EXERCISE AIM —
After finding the line that contains "Adultos (513, 140)", reproduce it and each line below it through the end of the listing, exactly, with nothing added.
DATASET EXTRACT Start Marker
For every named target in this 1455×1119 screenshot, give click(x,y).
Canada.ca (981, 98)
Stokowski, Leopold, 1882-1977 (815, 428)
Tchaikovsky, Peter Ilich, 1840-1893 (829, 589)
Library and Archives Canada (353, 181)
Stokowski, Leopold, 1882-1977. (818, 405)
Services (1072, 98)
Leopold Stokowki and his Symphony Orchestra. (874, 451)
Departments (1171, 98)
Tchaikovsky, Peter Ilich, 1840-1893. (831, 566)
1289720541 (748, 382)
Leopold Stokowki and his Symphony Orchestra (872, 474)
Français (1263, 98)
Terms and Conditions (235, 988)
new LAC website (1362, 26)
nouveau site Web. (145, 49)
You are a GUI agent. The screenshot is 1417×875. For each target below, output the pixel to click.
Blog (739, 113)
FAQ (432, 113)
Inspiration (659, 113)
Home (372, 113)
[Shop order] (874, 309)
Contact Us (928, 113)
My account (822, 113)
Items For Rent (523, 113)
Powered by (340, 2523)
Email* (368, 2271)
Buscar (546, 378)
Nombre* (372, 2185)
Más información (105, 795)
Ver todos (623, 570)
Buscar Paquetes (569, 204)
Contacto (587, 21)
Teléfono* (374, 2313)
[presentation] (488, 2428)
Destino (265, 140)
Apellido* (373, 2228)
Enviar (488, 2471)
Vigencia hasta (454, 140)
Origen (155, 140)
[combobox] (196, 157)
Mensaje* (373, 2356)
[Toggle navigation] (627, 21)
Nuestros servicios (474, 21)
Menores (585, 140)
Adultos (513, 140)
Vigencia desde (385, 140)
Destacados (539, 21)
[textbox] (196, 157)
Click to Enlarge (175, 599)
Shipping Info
DATASET EXTRACT End Marker
RESPONSE FOR THIS EXERCISE —
Adultos (513, 140)
Vigencia desde (385, 140)
Destacados (539, 21)
[textbox] (196, 157)
Click to Enlarge (175, 599)
Shipping Info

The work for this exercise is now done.